Let's be honest. Humanitarian aid is not arriving. Law is not arriving. The only thing arriving in Gaza is more bombs.
We have tried the petitions. We have written the letters. We tried peaceful protests and encampments. We have submitted the evidence. We have watched the Geneva conventions recited like prayer, while their every clause is violated. We have waited for the ICC to act while the United States rushes more weapons to the border. We have watched food convoys bombed, aid workers executed, newborns starved. We are not unreasonable. We are simply not willing to die politely.
Military intervention is not some imperial fantasy we borrow from the west. It is a mechanism built into the very structure of international law. Article I of the genocide convention requires states not only to punish genocide but to prevent it. The responsibility to protect doctrine (R2P), adopted in 2005 by every member of the United Nations, asserts that when a state is 'manifestly failing' to protect its population – or, as in our case, actively trying to destroy it – other states are obligated to intervene, not encouraged, obligated.
And yes, there is precedent. In Kosovo, Nato intervened in 1999 after mass killings and the threat of further ethnic cleansing.

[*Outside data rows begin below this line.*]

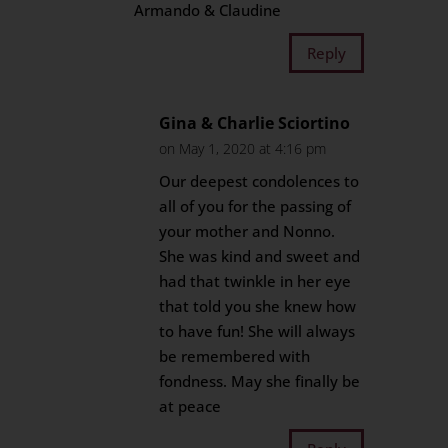
Armando & Claudine
Reply
Gina & Charlie Sciortino
on May 1, 2020 at 4:16 pm
Our deepest condolences to
all of you for the passing of
your mother and Nonno.
She was kind and sweet and
had that twinkle in her eye
that told you she knew how
to have fun! She will always
be remembered with
fondness. May she finally be
at peace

In East Timor, a multinational force deployed to halt atrocities committed by militias supported by the Indonesian army. In Libya, security council resolution 1973 authorized military action 'to protect civilians and civilian-populated areas under threat of attack'. Each time, the world acknowledged that force was the only viable form of protection. That sovereignty could not shield slaughter. That delay meant graves.
So why not now? Why not for Palestinians? Is it that our children starve too quietly? That our bodies do not make for good television? Is it because the bombs are labeled 'Made in America'?

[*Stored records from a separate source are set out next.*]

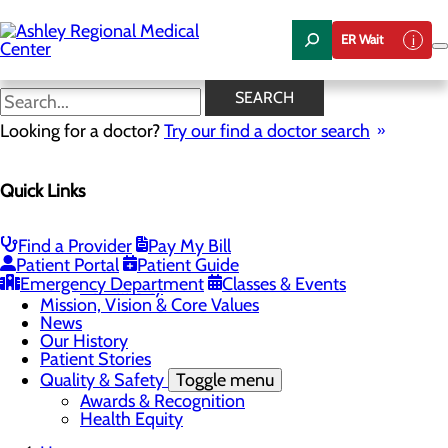
Skip
to
ER Wait
main
content
News
SEARCH
Looking for a doctor?
Try our find a doctor search
About Us
Menu
Quick Links
Careers
Community Health
Toggle menu
Chamber of Commerce
Find a Provider
Pay My Bill
Community Benefit Report
Patient Portal
Patient Guide
Sponsorship Request
Emergency Department
Classes & Events
Vernal City
Mission, Vision & Core Values
News
Our History
Patient Stories
Quality & Safety
Toggle menu
Awards & Recognition
Health Equity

No one is asking for occupation. No one is asking for invasion in the name of oil, democracy or flags. We are asking for survival. We are asking for the same intervention that has been carried out for others when the death toll passed a certain threshold. Gaza is not asking to be exceptional. Gaza is asking not to be abandoned.

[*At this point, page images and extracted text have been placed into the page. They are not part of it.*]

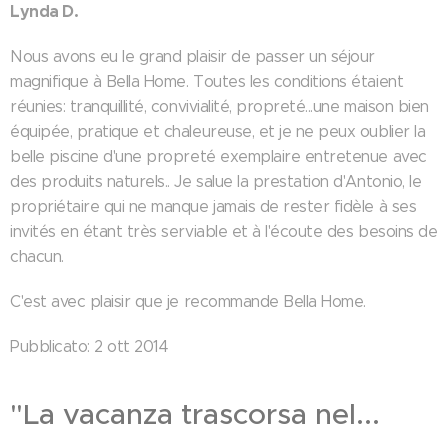
Lynda D.
Nous avons eu le grand plaisir de passer un séjour
magnifique à Bella Home. Toutes les conditions étaient
réunies: tranquillité, convivialité, propreté...une maison bien
équipée, pratique et chaleureuse, et je ne peux oublier la
belle piscine d'une propreté exemplaire entretenue avec
des produits naturels.. Je salue la prestation d'Antonio, le
propriétaire qui ne manque jamais de rester fidèle à ses
invités en étant très serviable et à l'écoute des besoins de
chacun.
C'est avec plaisir que je recommande Bella Home.
Pubblicato: 2 ott 2014
"La vacanza trascorsa nel...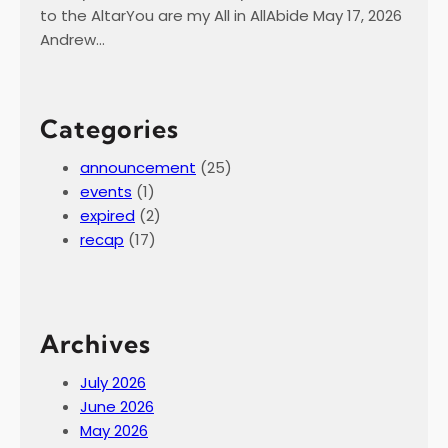
to the AltarYou are my All in AllAbide May 17, 2026
Andrew…
Categories
announcement
(25)
events
(1)
expired
(2)
recap
(17)
Archives
July 2026
June 2026
May 2026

Military intervention is not violence – it is what stops violence. It is not the failure of law – it is its fulfillment. And it is the last remaining form of aid Israel has not managed to bomb, blockade or twist into a weapon of war. Airdropping rice into craters is not aid. Aid is removing the cause of the starvation. Aid is opening the checkpoints, not filming them. Aid is armored vehicles securing corridors for ambulances that no longer have to lie about their destinations to avoid being blown apart. Aid is ending the killing – not watching it with subtitles.
Because at some point, the diplomatic language stops sounding like caution and starts sounding like complicity. And if the people who write the laws will not enforce them, then we must conclude what Palestinians have always suspected: international law is an illusion and one not meant for us.
Before October 2023, I never thought I would see a father carrying the parts of his son in a bag. I never thought I'd hear a child whisper from beneath rubble, her voice small, her terror enormous: 'Come get me.' I never thought I'd watch families burn in white tents outside bombed hospitals, or find toddlers swollen from hunger in the arms of mothers too weak to weep. I never thought I'd see doctors stitch wounds without anesthesia, perform amputations with kitchen knives, sterilize blades with cigarette lighters. I never thought I'd live through the genocide of my people was broadcast live – and still called 'complicated'.
But if there is still a use for law, if there is still any value to the word humanitarian, then act like it. The last aid left is force. Gaza cannot wait any longer.